> **DATA RECORDS**
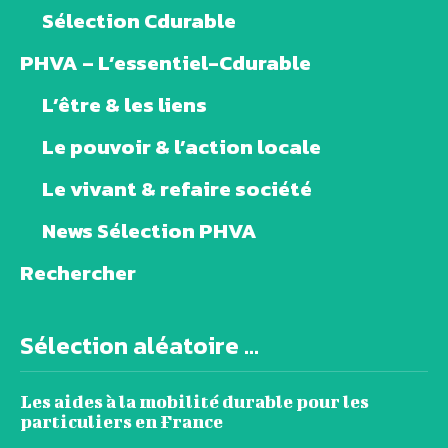
Sélection Cdurable
PHVA – L’essentiel-Cdurable
L’être & les liens
Le pouvoir & l’action locale
Le vivant & refaire société
News Sélection PHVA
Rechercher
Sélection aléatoire ...
Les aides à la mobilité durable pour les
particuliers en France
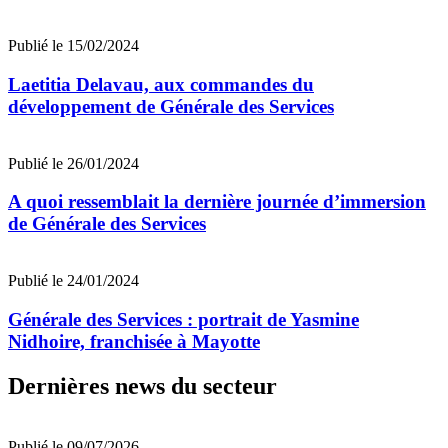
Publié le 15/02/2024
Laetitia Delavau, aux commandes du
développement de Générale des Services
Publié le 26/01/2024
A quoi ressemblait la dernière journée d’immersion
de Générale des Services
Publié le 24/01/2024
Générale des Services : portrait de Yasmine
Nidhoire, franchisée à Mayotte
Dernières news du secteur
Publié le 09/07/2026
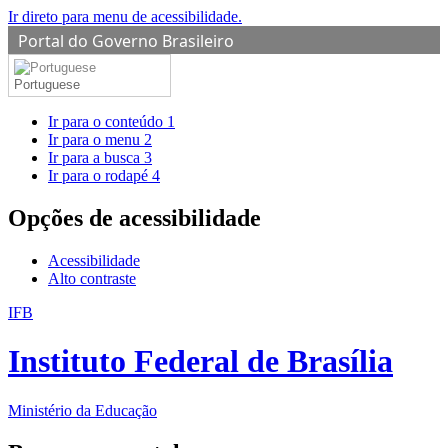
Ir direto para menu de acessibilidade.
Portal do Governo Brasileiro
Portuguese
Ir para o conteúdo
1
Ir para o menu
2
Ir para a busca
3
Ir para o rodapé
4
Opções de acessibilidade
Acessibilidade
Alto contraste
IFB
Instituto Federal de Brasília
Ministério da Educação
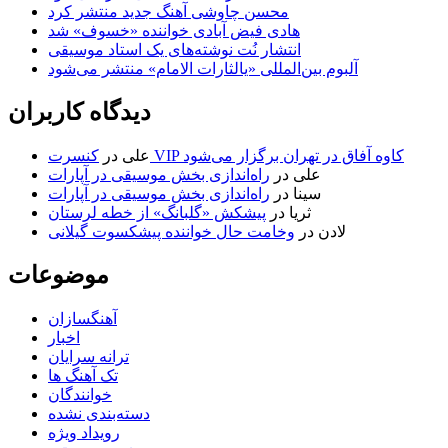
محسن چاوشی آهنگ جدید منتشر کرد
هادی فیض آبادی خواننده «خسوف» شد
انتشار نُت نوشته‌های یک استاد موسیقی
آلبوم بین‌المللی «یالثارات الامام» منتشر می‌شود
دیدگاه کاربران
کنسرت VIP کاوه آفاق در تهران برگزار می‌شود
علی
در
علی
در
راه‌اندازی بخش موسیقی در آپارات
سینا
در
راه‌اندازی بخش موسیقی در آپارات
ثریا
در
پیشکش «گلبانگ» از خطه لرستان
لادن
در
وخامت حال خواننده پیشکسوت گیلانی
موضوعات
آهنگسازان
اخبار
ترانه سرایان
تک آهنگ ها
خوانندگان
دسته‌بندی نشده
رویداد ویژه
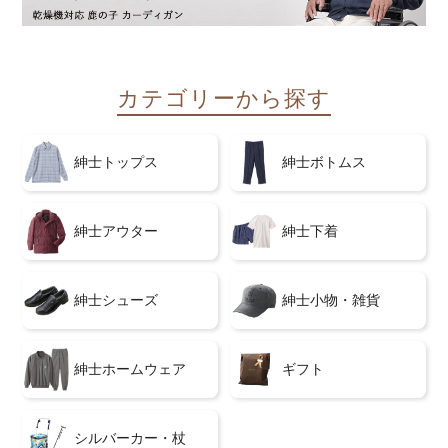
カテゴリーから探す
紳士トップス
紳士ボトムス
紳士アウター
紳士下着
紳士シューズ
紳士小物・雑貨
紳士ホームウェア
ギフト
シルバーカー・杖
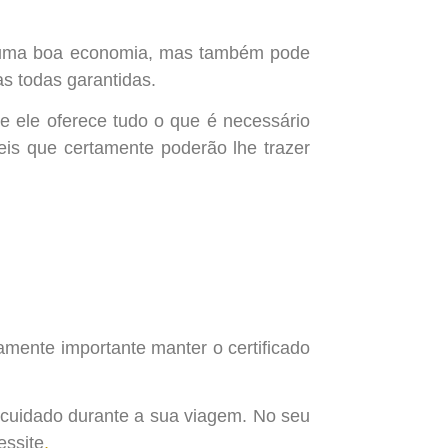
r uma boa economia, mas também pode
as todas garantidas.
e ele oferece tudo o que é necessário
eis que certamente poderão lhe trazer
amente importante manter o certificado
cuidado durante a sua viagem. No seu
essite
,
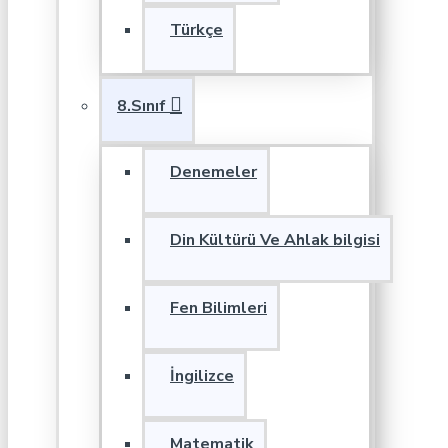
Türkçe
8.Sınıf
Denemeler
Din Kültürü Ve Ahlak bilgisi
Fen Bilimleri
İngilizce
Matematik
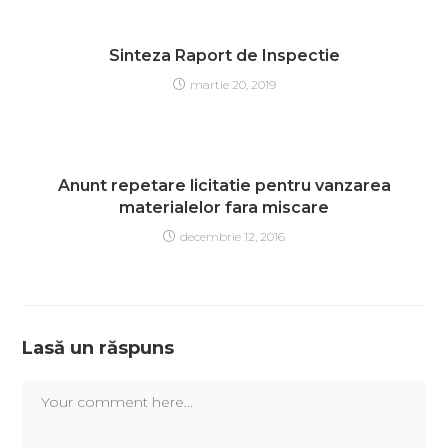
Sinteza Raport de Inspectie
martie 20, 2019
Anunt repetare licitatie pentru vanzarea
materialelor fara miscare
decembrie 12, 2016
Lasă un răspuns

> **WHAT YOU NEED TO DO**
Take the records above and transcribe them exactly, dropping every picture.

> **FINISHED EXERCISE**
Sélection Cdurable
PHVA – L’essentiel-Cdurable
L’être & les liens
Le pouvoir & l’action locale
Le vivant & refaire société
News Sélection PHVA
Rechercher
Sélection aléatoire ...
Les aides à la mobilité durable pour les
particuliers en France
Publié le 15/02/2024
Laetitia Delavau, aux commandes du
développement de Générale des Services
Publié le 26/01/2024
A quoi ressemblait la dernière journée d’immersion
de Générale des Services
Publié le 24/01/2024
Générale des Services : portrait de Yasmine
Nidhoire, franchisée à Mayotte
Dernières news du secteur
Publié le 09/07/2026
Ir direto para menu de acessibilidade.
Portal do Governo Brasileiro
Portuguese
Ir para o conteúdo
1
Ir para o menu
2
Ir para a busca
3
Ir para o rodapé
4
Opções de acessibilidade
Acessibilidade
Alto contraste
IFB
Instituto Federal de Brasília
Ministério da Educação
محسن چاوشی آهنگ جدید منتشر کرد
هادی فیض آبادی خواننده «خسوف» شد
انتشار نُت نوشته‌های یک استاد موسیقی
آلبوم بین‌المللی «یالثارات الامام» منتشر می‌شود
دیدگاه کاربران
کنسرت VIP کاوه آفاق در تهران برگزار می‌شود
علی
در
علی
در
راه‌اندازی بخش موسیقی در آپارات
سینا
در
راه‌اندازی بخش موسیقی در آپارات
ثریا
در
پیشکش «گلبانگ» از خطه لرستان
لادن
در
وخامت حال خواننده پیشکسوت گیلانی
موضوعات
آهنگسازان
اخبار
ترانه سرایان
تک آهنگ ها
خوانندگان
دسته‌بندی نشده
رویداد ویژه
カテゴリーから探す
紳士トップス
紳士ボトムス
紳士アウター
紳士下着
紳士シューズ
紳士小物・雑貨
紳士ホームウェア
ギフト
シルバーカー・杖
r uma boa economia, mas também pode
as todas garantidas.
e ele oferece tudo o que é necessário
eis que certamente poderão lhe trazer
amente importante manter o certificado
cuidado durante a sua viagem. No seu
essite
,
Türkçe
8.Sınıf
Denemeler
Din Kültürü Ve Ahlak bilgisi
Fen Bilimleri
İngilizce
Matematik
Sinteza Raport de Inspectie
martie 20, 2019
Anunt repetare licitatie pentru vanzarea
materialelor fara miscare
decembrie 12, 2016
Lasă un răspuns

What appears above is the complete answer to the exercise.